I stepped from airport baggage claim into the steamy Richmond sun, and found a bench at curbside pick up. I hadn’t seen my father in a while, and a twinge of nerves caught in my throat.
When in a good mood, Dad is fun, larger than life in every way. While watching his favorite sitcoms, his loud and uncontrollable laughter is infectious. Also, he has an uncanny ability to seek out the best restaurants, always over-ordering for the table, and insisting on paying the bill. But like many people, my father has moody side. When angry, he makes it uncomfortable for everyone, especially those he loves the most. We had both traveled to Richmond for my cousin’s wedding, and agreed to share a hotel room. Knowing my father was a man of extremes, I didn’t know what to expect.
Suddenly, I heard three sharp blasts of a car horn. Then three more. I stood up to investigate, just as I heard the blasts again. They were coming from a car driven by my Dad. Good mood, I detected gratefully. I knew that the obnoxious greeting was my father’s way of being playful.
I hopped into the passenger’s seat, and while exchanging side hugs over the center console, I noticed that his skin was like crepe. Getting old, I thought.
“Okay,” my father said in his characteristically domineering voice, “we don’t have to be at the rehearsal dinner until six, so I thought I’d take you on a tour of Sandston.” I knew the excursion to my father’s hometown was more for him than me, but I was curious to see the setting of his upbringing.
“When I was a kid, this road seemed to go on forever,” he said of Sandston’s sleepy main drag. He pointed to a faded drug store sign, explaining that his nanny, Irene, used to take him there for ice cream. “She wouldn’t go in with us, because she never wore shoes.”
We turned slowly down Garland Avenue, and my father told me about the “creek” he used to wade in, now a grassy ditch along the side of the road. Among the line of tiny steep-roofed houses, he pointed out the one he used to live in, where his parents divorced when he was only six years old. We rounded the corner to the school, and on to a small civil war cemetery, as my father told of being sent to Fork Union Military School at the age of ten.
For once, I let him do all the talking, and he told all the stories I’d heard before, and a few I hadn’t. Something in me sensed that my father needed to reflect on his life, and the best thing for me to do was to listen.
“I was devastated,” he commented about his father leaving. “I always wanted the kind of dad who would take me fishing, but he just wasn’t that way… After my mother sent me to Fork Union, I held the record for the most runaway attempts. But eventually, the school became like family to me.”
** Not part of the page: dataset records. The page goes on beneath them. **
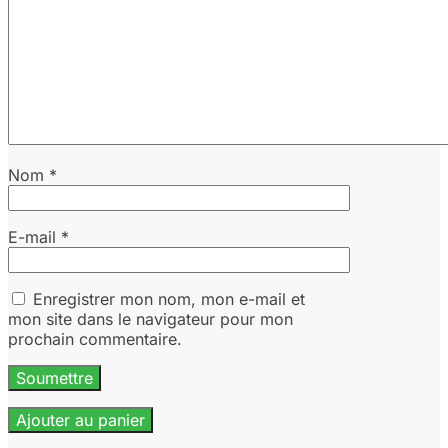
Nom
*
E-mail
*
Enregistrer mon nom, mon e-mail et
mon site dans le navigateur pour mon
prochain commentaire.
Ajouter au panier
Later, in our hotel room, my father napped while I settled into a polite routine intended to minimize the awkwardness of the situation. Although we had visited each other many times over the years, sharing a hotel room was more chummy than we’d been in decades. But something in me sensed that my father simply needed a witness, not only to his stories, but to the advancement of his life.
Rather than armoring myself with defenses formed during rockier moments in our relationship, I opened myself to see my father as he was: a 73-year-old character with a unique story to tell. That weekend, I enjoyed his company, helping him with his buttons, brewing him coffee, researching local breakfast joints, and even plucking a particularly conspicuous white hair from his nose.
“This has been nice,” my father said after breakfast at The City Diner on our final morning together. Grateful for having had the opportunity to get to know my father in the context of his full life story, I genuinely agreed.